───── Dataset excerpts
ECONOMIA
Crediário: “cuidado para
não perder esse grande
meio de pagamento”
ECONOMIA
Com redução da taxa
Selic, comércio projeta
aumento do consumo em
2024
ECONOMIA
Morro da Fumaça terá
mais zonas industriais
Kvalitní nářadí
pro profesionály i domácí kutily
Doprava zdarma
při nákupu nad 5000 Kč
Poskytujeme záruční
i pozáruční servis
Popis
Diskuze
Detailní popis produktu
──────────
───── Dataset excerpts
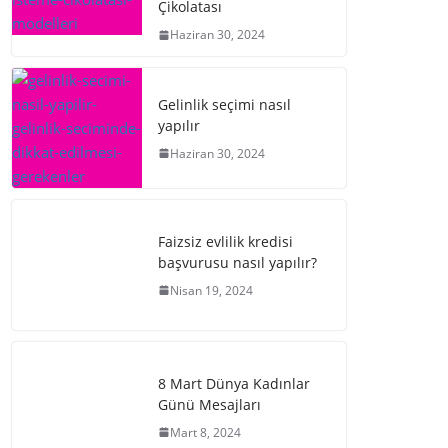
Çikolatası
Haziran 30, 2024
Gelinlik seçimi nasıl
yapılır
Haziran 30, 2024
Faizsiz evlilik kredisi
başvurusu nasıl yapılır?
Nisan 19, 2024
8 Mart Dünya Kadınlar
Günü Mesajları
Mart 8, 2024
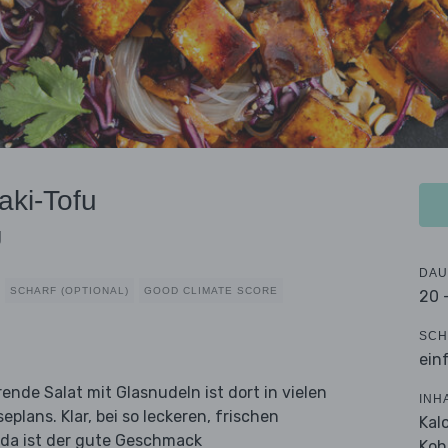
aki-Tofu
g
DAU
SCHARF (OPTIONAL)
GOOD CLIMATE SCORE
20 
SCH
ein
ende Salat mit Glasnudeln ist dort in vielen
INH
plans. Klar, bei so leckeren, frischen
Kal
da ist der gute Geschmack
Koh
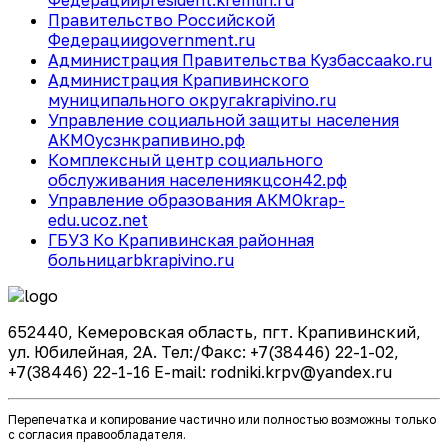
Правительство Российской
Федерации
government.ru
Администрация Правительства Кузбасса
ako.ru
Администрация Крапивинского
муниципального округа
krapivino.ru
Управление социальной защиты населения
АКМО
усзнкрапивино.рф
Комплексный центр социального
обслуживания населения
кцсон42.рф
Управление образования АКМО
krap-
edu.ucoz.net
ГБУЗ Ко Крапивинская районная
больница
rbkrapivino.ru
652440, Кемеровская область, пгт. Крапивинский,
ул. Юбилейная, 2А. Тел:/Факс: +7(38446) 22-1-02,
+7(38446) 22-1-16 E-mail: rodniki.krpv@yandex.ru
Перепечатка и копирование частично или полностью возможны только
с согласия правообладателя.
──────────
───── Dataset excerpts
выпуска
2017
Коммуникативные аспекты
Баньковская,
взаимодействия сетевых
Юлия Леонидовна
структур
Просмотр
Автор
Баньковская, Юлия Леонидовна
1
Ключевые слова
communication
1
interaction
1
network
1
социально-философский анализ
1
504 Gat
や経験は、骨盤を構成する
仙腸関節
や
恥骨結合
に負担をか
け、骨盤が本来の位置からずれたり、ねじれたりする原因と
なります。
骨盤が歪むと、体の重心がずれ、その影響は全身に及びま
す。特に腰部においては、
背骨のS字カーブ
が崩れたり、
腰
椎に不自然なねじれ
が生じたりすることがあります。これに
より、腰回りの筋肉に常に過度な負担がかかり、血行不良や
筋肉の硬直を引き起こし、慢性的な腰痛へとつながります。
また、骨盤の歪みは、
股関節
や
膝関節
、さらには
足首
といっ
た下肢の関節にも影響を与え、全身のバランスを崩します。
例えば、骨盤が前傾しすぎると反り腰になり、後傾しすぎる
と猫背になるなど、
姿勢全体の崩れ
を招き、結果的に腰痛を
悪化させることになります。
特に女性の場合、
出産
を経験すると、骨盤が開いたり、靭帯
──────────
▸ What to work on
Within the data above, the span starting at the line containing "Правительство Российской" and ending at the line containing "с согласия правообладателя." is to be retyped exactly, with no other lines.

▸ Expected answer
Правительство Российской
Федерации
government.ru
Администрация Правительства Кузбасса
ako.ru
Администрация Крапивинского
муниципального округа
krapivino.ru
Управление социальной защиты населения
АКМО
усзнкрапивино.рф
Комплексный центр социального
обслуживания населения
кцсон42.рф
Управление образования АКМО
krap-
edu.ucoz.net
ГБУЗ Ко Крапивинская районная
больница
rbkrapivino.ru
652440, Кемеровская область, пгт. Крапивинский,
ул. Юбилейная, 2А. Тел:/Факс: +7(38446) 22-1-02,
+7(38446) 22-1-16 E-mail: rodniki.krpv@yandex.ru
Перепечатка и копирование частично или полностью возможны только
с согласия правообладателя.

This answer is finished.